[Page images and extracted text]
=== Section Start ===
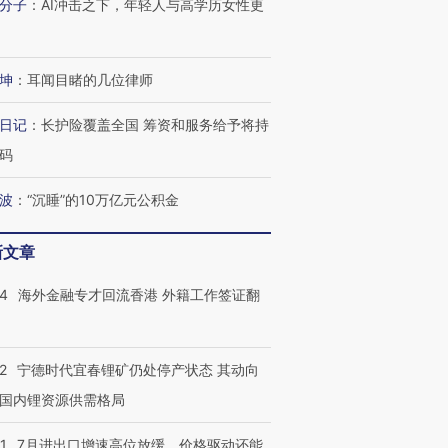
分子
：
AI冲击之下，年轻人与高学历女性更
坤
：
耳闻目睹的几位律师
日记
：
长护险覆盖全国 筹资和服务给予将持
码
波
：
“沉睡”的10万亿元公积金
新文章
14
海外金融专才回流香港 外籍工作签证翻
2
宁德时代宜春锂矿仍处停产状态 其动向
国内锂资源供需格局
1
7月进出口增速高位放缓，价格驱动还能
=== Section End ===
WHAT YOU ARE ASKED TO DO –
Each record above should be copied character for character, with pictures dropped.

RESPONSE –
分子
：
AI冲击之下，年轻人与高学历女性更
坤
：
耳闻目睹的几位律师
日记
：
长护险覆盖全国 筹资和服务给予将持
码
波
：
“沉睡”的10万亿元公积金
新文章
14
海外金融专才回流香港 外籍工作签证翻
2
宁德时代宜春锂矿仍处停产状态 其动向
国内锂资源供需格局
1
7月进出口增速高位放缓，价格驱动还能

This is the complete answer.